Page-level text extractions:

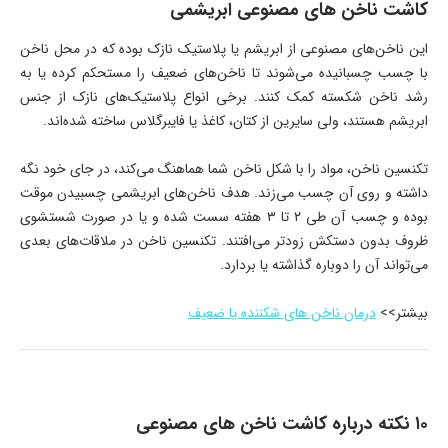
کاشت ناخن‌ های مصنوعی ابریشمی
این ناخن‌های مصنوعی از ابریشم یا پلاستیک نازک بوده که در محل ناخن
با چسب چسبانیده می‌شوند تا ناخن‌های ضعیف را مستحکم کرده یا به
رشد ناخن شکسته کمک کنند. برخی انواع پلاستیک‌های نازک از جنس
ابریشم هستند، ولی سایرین از کتان، کاغذ یا فایبرگلاس ساخته شده‌اند.
تکنسین ناخن، مواد را با شکل ناخن شما هماهنگ می‌کند، در جای خود نگه
داشته و روی آن چسب می‌زند. هدف ناخن‌های ابریشمی چسبیدن موقت
بوده و چسب آن طی ۲ تا ۳ هفته سست شده و یا در صورت شستشوی
ظروف بدون دستکش زودتر می‌افتند. تکنسین ناخن در ملاقات‌های بعدی
می‌تواند آن را دوباره گذاشته یا بردارد.
بیشتر>>
درمان ناخن های شکننده یا ضعیف
۱۰ نکته درباره کاشت ناخن‌ های مصنوعی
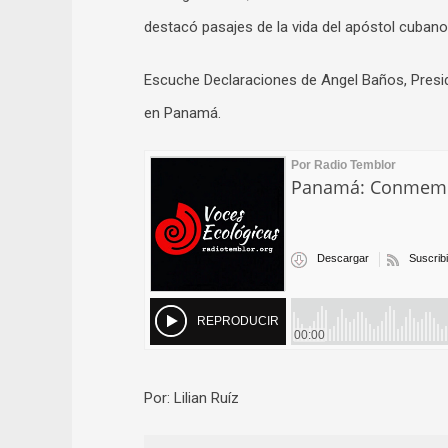
destacó pasajes de la vida del apóstol cubano
Escuche Declaraciones de Angel Baños, Presi
en Panamá.
Por: Lilian Ruíz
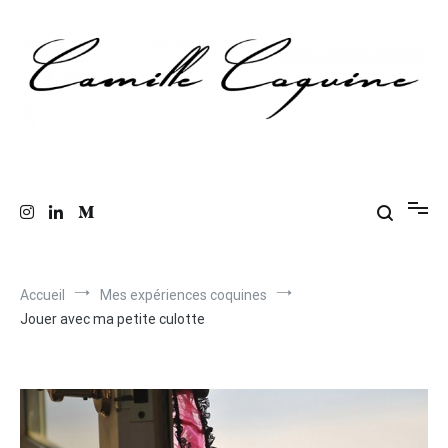
Aller
au
contenu
Les anecdotes coquines de Camille
Le blog de mes confessions intimes
Accueil
Mes expériences coquines
Jouer avec ma petite culotte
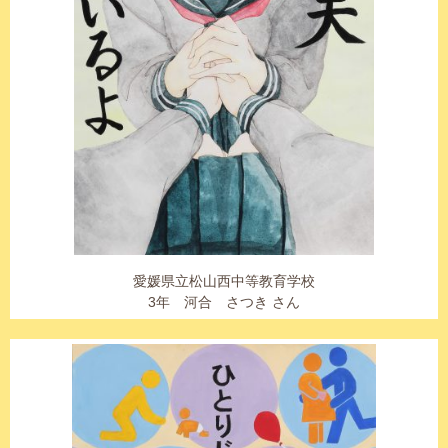
愛媛県立松山西中等教育学校
3年 河合 さつき さん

→ **Problem to work on**
Please repeat every record exactly, leaving the pictures out.

→ **Problem solution**
کاشت ناخن‌ های مصنوعی ابریشمی
این ناخن‌های مصنوعی از ابریشم یا پلاستیک نازک بوده که در محل ناخن
با چسب چسبانیده می‌شوند تا ناخن‌های ضعیف را مستحکم کرده یا به
رشد ناخن شکسته کمک کنند. برخی انواع پلاستیک‌های نازک از جنس
ابریشم هستند، ولی سایرین از کتان، کاغذ یا فایبرگلاس ساخته شده‌اند.
تکنسین ناخن، مواد را با شکل ناخن شما هماهنگ می‌کند، در جای خود نگه
داشته و روی آن چسب می‌زند. هدف ناخن‌های ابریشمی چسبیدن موقت
بوده و چسب آن طی ۲ تا ۳ هفته سست شده و یا در صورت شستشوی
ظروف بدون دستکش زودتر می‌افتند. تکنسین ناخن در ملاقات‌های بعدی
می‌تواند آن را دوباره گذاشته یا بردارد.
بیشتر>>
درمان ناخن های شکننده یا ضعیف
۱۰ نکته درباره کاشت ناخن‌ های مصنوعی
destacó pasajes de la vida del apóstol cubano
Escuche Declaraciones de Angel Baños, Presi
en Panamá.
Por: Lilian Ruíz
Aller
au
contenu
Les anecdotes coquines de Camille
Le blog de mes confessions intimes
Accueil
Mes expériences coquines
Jouer avec ma petite culotte
愛媛県立松山西中等教育学校
3年 河合 さつき さん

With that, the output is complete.